Frozen River – Fiume di ghiaccio
Frozen River
Courtney Hunt, 2008
Melissa Leo, Misty Upham, Michael O’Keefe, Mark Boone Junior, Charlie McDermott, James Reilly, Dylan Carusona, Jay Klaitz, Michael Sky, John Canoe, Nancy Wu, Adam Lukens, Betty Ouyang, Craig Shilowich.
Sundance 2008, Gran Prix.
Land of Mohawk non è Lampedusa, non arrivano barconi di disperati. Il paesaggio è freddo, lontano. Tra Canada, Quebec e stato di New York, il fiume ghiacciato St. Lawrence è una via clandestina per gli Usa. È anche il modo di sopravvivere per Ray, rimasta sola con due figli a carico, uno piccolino, l’altro adolescente spinoso. Pakistani e cinesi pagano per un passaggio nel bagagliaio dell’auto e Ray non ha più soldi nemmeno per vivere nella sua baracca di legno. Gira con la pistola. Vita precaria, vita difficile. Un’altra donna, Lila, giovane mohawk a cui è stato sottratto il figlio, prima nemica, sarà poi sua alleata nel segreto progetto di sopravvivenza.

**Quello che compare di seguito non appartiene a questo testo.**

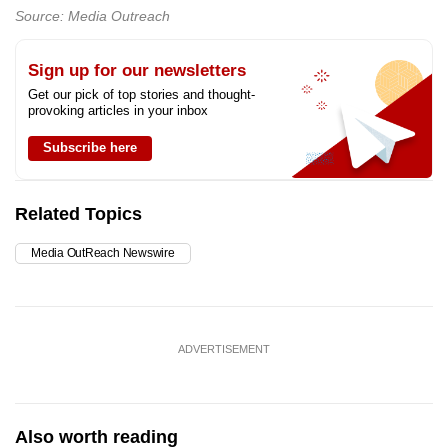
Source: Media Outreach
Sign up for our newsletters
Get our pick of top stories and thought-
provoking articles in your inbox
Subscribe here
Related Topics
Media OutReach Newswire
ADVERTISEMENT
Also worth reading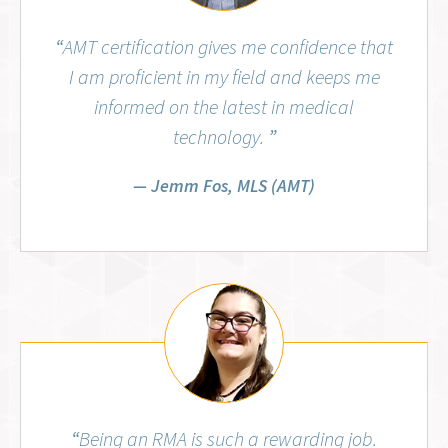
“
AMT certification gives me confidence that
I am proficient in my field and keeps me
informed on the latest in medical
technology.
”
Jemm Fos, MLS (AMT)
Aubrey Wiggins, RMA (AMT)
“
Being an RMA is such a rewarding job.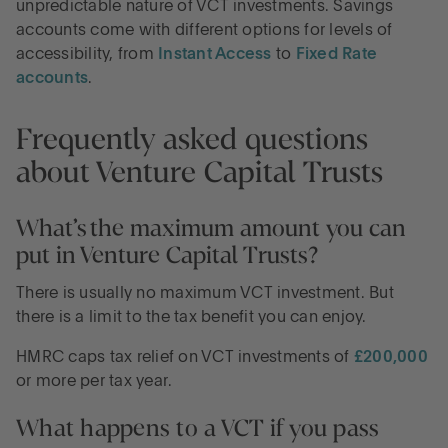
unpredictable nature of VCT investments. Savings
accounts come with different options for levels of
accessibility, from
Instant Access
to
Fixed Rate
accounts
.
Frequently asked questions
about Venture Capital Trusts
What’s the maximum amount you can
put in Venture Capital Trusts?
There is usually no maximum VCT investment. But
there is a limit to the tax benefit you can enjoy.
HMRC caps tax relief on VCT investments of
£200,000
or more per tax year.
What happens to a VCT if you pass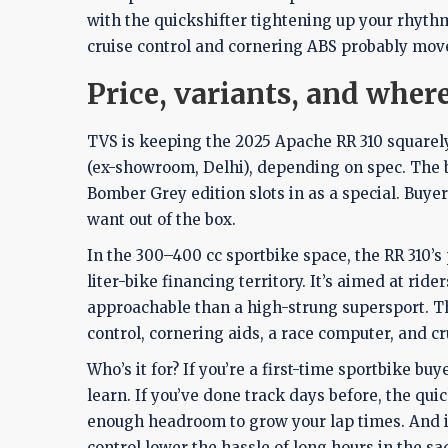
with the quickshifter tightening up your rhythm
cruise control and cornering ABS probably mov
Price, variants, and where 
TVS is keeping the 2025 Apache RR 310 squarely in
(ex-showroom, Delhi), depending on spec. The ba
Bomber Grey edition slots in as a special. Buy
want out of the box.
In the 300–400 cc sportbike space, the RR 310’s
liter-bike financing territory. It’s aimed at r
approachable than a high-strung supersport. Th
control, cornering aids, a race computer, and cr
Who’s it for? If you’re a first-time sportbike b
learn. If you’ve done track days before, the qu
enough headroom to grow your lap times. And if 
control lower the hassle of long hours in the sa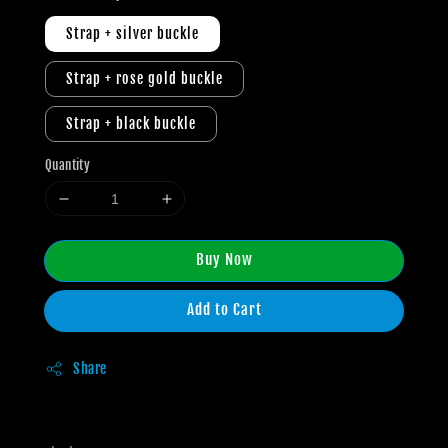
Strap + silver buckle
Strap + rose gold buckle
Strap + black buckle
Quantity
Buy Now
Add to Cart
Share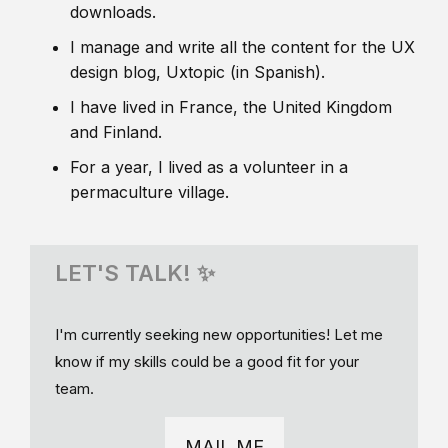
downloads.
I manage and write all the content for the UX
design blog, Uxtopic (in Spanish).
I have lived in France, the United Kingdom
and Finland.
For a year, I lived as a volunteer in a
permaculture village.
LET'S TALK! ✨
I'm currently seeking new opportunities! Let me
know if my skills could be a good fit for your
team.
MAIL ME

Lila e Ray fanno il loro “lavoro” in silenzio, soffrendo e gestendo il dolore che si portano dentro. Due donne in primo piano, spesso in dettaglio, e campi lunghi che mostrano un paesaggio “senza cuore” si alternano e si coniugano nello sguardo pietoso di Courtney Hunt, sceneggiatrice alla sua prima regia. L’America che Hunt ci mostra è insieme passata e futura, sembra a tratti di tornare indietro di almeno tre decenni e, a tratti, si è immersi in angosciose instabilità, premonizioni di rivolgimenti imminenti e forse necessari. Ma senza sociologismi. Hunt è anzi molto attenta ai sentimenti, nascosti e non per questo meno intensi, delle due donne. La loro vita resta la loro vita anche nella suspence del fiume di ghiaccio. Anche, e soprattutto, quando il film volge a thriller. Ma non è per genere, né per esercizio, è attraverso la vita delle persone. Il genere è contraddetto e decostruito proprio nella sequenza dell'”imprevisto” con la polizia durante uno dei carichi clandestini. Un tono di vicenda “familiare” invade l’azione e prevale sulla legge deterministica che di norma regola scene di “irregolarità” e contrasto. Il senso di umanità non è “predicato” bensì risolve il vissuto con dolcezza e quasi impercettibilmente. È un primo film, certo, ma è una buona promessa. Ottimo il contributo di Melissa Leo (già apprezzata in 21 grammi), ad un soffio dall’Oscar.